Just wanted to add additional information. Screenshot attached as well
Quote from: TestUserPleaseIgnore on August 22, 2024, 05:18:23 PM
Sorry I got the SKU wrong - its a BMF220a
https://servers4less.com/bmf220a-barracuda-im-firewall-220-1-x-vga-1-x-keyboard-1-x-10-100base-tx/?srsltid=AfmBOooz7IMXsHzVaYZvXeeg0x6_VUo4LlyN17G3oL46h4fffM9uepXL
I don't dare to Google it. ;D
Quote from: benkill15 on August 22, 2024, 05:25:36 PM
Just wanted to add additional information. Screenshot attached as well
Pasting the serial console output would be a whole lot better than the screenshot.
Not sure what to make of this. The defect we talk about with the OP is not in any image we offer.
The screenshot is out of context since it scrolls forever with irrelevant stack traces.
Cheers,
Franco
Mine was identical to the OPs, maybe one of us could upgrade again to 24.7.2 and try to get you logs?
Quote from: doktornotor on August 22, 2024, 05:26:47 PM
Quote from: benkill15 on August 22, 2024, 05:25:36 PM
Just wanted to add additional information.

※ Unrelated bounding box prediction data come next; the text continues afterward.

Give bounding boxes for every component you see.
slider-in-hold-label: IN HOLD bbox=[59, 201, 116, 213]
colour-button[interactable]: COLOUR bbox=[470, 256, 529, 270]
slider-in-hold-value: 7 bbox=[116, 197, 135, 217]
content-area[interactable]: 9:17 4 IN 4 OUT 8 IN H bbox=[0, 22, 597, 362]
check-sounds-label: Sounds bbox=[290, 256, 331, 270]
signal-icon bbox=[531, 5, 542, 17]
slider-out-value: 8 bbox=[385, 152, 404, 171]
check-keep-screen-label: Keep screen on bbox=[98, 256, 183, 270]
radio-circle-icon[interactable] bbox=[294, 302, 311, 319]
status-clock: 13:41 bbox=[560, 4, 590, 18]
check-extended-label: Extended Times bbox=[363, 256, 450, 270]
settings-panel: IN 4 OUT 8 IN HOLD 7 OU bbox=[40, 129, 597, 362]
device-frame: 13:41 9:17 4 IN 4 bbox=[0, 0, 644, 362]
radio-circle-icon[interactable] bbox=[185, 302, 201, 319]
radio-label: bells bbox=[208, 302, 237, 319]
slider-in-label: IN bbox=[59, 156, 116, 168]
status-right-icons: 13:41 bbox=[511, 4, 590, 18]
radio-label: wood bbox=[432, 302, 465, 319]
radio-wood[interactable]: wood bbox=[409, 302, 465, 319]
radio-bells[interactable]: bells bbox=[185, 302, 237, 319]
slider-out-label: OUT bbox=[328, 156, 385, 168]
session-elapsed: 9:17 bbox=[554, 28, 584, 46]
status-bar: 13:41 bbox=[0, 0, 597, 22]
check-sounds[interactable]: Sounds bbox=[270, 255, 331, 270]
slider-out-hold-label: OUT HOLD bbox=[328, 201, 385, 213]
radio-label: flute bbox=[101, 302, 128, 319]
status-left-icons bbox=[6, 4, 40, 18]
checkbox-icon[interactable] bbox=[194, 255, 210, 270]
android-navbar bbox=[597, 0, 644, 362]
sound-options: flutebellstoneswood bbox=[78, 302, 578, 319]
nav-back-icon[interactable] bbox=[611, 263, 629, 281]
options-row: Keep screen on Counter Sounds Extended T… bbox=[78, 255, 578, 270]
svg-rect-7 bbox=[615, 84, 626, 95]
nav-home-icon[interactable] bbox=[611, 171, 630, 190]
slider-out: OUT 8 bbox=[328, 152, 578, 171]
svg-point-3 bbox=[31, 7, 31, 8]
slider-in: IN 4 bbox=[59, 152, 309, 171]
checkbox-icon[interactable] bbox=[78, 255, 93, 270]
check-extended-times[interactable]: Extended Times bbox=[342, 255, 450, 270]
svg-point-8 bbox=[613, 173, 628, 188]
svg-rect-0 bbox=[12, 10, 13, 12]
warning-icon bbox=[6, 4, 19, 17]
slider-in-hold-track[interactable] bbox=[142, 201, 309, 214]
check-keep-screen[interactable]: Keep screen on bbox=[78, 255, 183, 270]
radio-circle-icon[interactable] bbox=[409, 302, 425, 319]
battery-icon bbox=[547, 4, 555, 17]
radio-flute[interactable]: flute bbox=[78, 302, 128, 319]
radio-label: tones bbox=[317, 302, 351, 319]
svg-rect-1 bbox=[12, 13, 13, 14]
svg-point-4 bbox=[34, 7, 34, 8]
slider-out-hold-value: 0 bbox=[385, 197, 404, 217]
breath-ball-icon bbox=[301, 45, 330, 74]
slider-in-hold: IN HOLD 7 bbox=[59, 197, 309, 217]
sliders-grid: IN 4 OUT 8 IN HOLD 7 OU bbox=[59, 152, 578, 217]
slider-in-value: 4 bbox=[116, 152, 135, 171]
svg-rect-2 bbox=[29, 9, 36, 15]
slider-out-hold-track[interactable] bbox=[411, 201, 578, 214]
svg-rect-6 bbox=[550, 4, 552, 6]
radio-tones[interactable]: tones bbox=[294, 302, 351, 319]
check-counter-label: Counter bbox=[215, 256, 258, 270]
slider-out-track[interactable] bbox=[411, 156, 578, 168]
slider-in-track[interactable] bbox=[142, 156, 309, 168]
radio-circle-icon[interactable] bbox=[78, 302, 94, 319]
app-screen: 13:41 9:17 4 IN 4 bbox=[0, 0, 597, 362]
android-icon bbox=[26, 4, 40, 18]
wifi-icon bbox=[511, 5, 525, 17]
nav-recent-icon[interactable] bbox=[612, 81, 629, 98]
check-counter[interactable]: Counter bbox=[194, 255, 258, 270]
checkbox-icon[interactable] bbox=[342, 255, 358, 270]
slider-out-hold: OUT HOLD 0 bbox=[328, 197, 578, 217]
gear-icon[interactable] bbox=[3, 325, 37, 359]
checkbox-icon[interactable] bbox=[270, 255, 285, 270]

Screenshot attached as well
Pasting the serial console output would be a whole lot better than the screenshot.
Hi, understood and agreed. It was what I had at the time so will get home later tonight and post full output.
Same here on an HP/Compaq and a Toshiba disk.
It panics at the exact same instruction (the movq) as with OP. I have no additional info to offer.
At another installation, 24.7.2 is running fine after an earlier update, I was told.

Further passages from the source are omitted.